How Credit Card Interest Actually Works in India
Most Indian credit cards charge 3% to 3.5% per month on the revolving balance. That translates to 36% to 42% per year. For reference, a personal loan at 18% - which everyone considers expensive - is literally half the rate.
When you pay only the minimum due, the bank starts charging interest on the remaining balance from the original transaction date, not from the due date. This is called “retroactive interest” and most cardholders do not know it exists.
There is also another trap: once you have a revolving balance, your new purchases in the following months also start accruing interest immediately - there is no interest-free grace period until you clear the entire outstanding amount.
The Rs. 50,000 Example, Run Through the Numbers
Assume you owe Rs. 50,000 and pay only the minimum due (typically 5% of outstanding or Rs. 500, whichever is higher). The bank charges 3.5% per month.
| Month | Opening Balance | Min Payment | Interest (3.5%) | Closing Balance |
|---|---|---|---|---|
| 1 | Rs. 50,000 | Rs. 2,500 | Rs. 1,662 | Rs. 49,162 |
| 6 | Rs. 44,980 | Rs. 2,249 | Rs. 1,494 | Rs. 44,225 |
| 12 | Rs. 40,312 | Rs. 2,016 | Rs. 1,339 | Rs. 39,635 |
| 24 | Rs. 32,406 | Rs. 1,620 | Rs. 1,076 | Rs. 31,862 |
After two full years of making minimum payments, you still owe Rs. 31,862. You have paid roughly Rs. 48,000 in total - almost the original amount - and you still owe over Rs. 30,000. At this pace, it takes over 8 years to clear a Rs. 50,000 balance through minimum payments alone.
Total interest paid by the end: approximately Rs. 80,000 to Rs. 90,000 on a Rs. 50,000 original spend.
What the Bank Wants You to Believe
Banks train you to feel relief when you see the minimum due. It feels like a reasonable number. It protects your CIBIL score (technically, paying minimum due does not mark you as a defaulter). But the bank is not doing you a favor - they are maximizing interest income from you.
The “minimum due” is designed to keep you in debt for as long as possible while keeping you just satisfied enough not to complain.
The Credit Score Angle
Here is the second punch: even if you are making minimum payments on time, your credit utilization stays high.

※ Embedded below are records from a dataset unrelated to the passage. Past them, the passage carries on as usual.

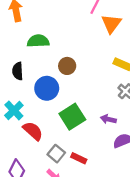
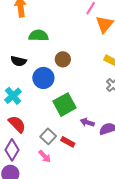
black semicircle: (18, 71) -> (19, 61), turned -77
purple arrow: (108, 119) -> (87, 122), moved
red semicircle: (33, 131) -> (17, 124), moved

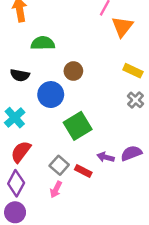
purple arrow: (87, 122) -> (106, 157), moved
red semicircle: (17, 124) -> (21, 152), turned -96
pink arrow: (45, 156) -> (56, 189), turned 72

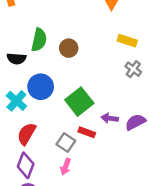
green semicircle: (43, 43) -> (39, 40), moved, turned 110
blue circle: (51, 95) -> (41, 87), moved
purple arrow: (106, 157) -> (110, 118), moved
red rectangle: (83, 171) -> (87, 132), moved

A Rs. 50,000 balance on a Rs. 1,00,000 limit card means 50% utilization - well above the 30% threshold that CIBIL considers healthy. Your score keeps getting dragged down even as you dutifully pay every month.

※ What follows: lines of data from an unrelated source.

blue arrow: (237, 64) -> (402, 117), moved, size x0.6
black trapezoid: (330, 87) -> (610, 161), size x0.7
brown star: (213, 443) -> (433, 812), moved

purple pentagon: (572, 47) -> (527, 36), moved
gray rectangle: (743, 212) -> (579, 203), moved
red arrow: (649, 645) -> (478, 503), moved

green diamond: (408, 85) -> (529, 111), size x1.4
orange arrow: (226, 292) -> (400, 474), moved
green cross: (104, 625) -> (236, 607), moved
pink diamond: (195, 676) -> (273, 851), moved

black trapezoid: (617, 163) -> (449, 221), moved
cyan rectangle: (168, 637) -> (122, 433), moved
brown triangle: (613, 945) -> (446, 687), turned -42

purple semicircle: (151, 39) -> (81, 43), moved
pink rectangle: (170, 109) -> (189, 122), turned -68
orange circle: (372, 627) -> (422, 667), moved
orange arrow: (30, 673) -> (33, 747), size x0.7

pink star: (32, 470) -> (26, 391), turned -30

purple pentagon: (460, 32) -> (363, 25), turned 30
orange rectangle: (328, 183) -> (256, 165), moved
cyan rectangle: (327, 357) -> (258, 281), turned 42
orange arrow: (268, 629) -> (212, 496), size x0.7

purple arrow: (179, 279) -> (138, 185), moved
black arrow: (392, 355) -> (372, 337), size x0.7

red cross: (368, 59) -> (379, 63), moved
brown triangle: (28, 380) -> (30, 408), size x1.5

What to Do if You Are Already Stuck
Option 1: Balance Transfer
Several banks offer 0% or low-interest balance transfer offers for 3 to 6 months. HDFC, Axis, and ICICI regularly run these. Transfer your outstanding balance, pay aggressively during the interest-free window. Watch for the processing fee (usually 1-2%) and what rate kicks in after the offer period ends.
Option 2: Personal Loan to Clear the Card
A personal loan at 12-18% is still far cheaper than 42% annual credit card interest. Use the loan to clear the card balance, then pay down the personal loan systematically. You turn an unpredictable revolving debt into a fixed monthly EMI.
Option 3: The Avalanche Method
If you have multiple cards with different balances, pay the minimum on all cards except the one with the highest interest rate. Throw every extra rupee at that card. Once cleared, move to the next highest-rate card. This minimizes total interest paid.
How to Avoid Getting Here in the First Place
- Set a credit card spending limit for yourself at 70% of what you can actually pay that month in full.
- Treat the credit card statement date as your personal payment deadline, not the due date.
- Turn on full statement auto-debit if your salary account maintains a consistent balance. This forces the discipline.
Bottom Line
Paying only the minimum due on your credit card is borrowing money at 36-42% annual interest. On a Rs. 50,000 balance, you can end up paying Rs. 80,000 to Rs. 90,000 in total interest alone over several years. If you have an existing revolving balance, a personal loan or balance transfer is almost always cheaper than continuing minimum payments. If you do not have one yet, treat your credit card total bill as the only number that matters - not the minimum due.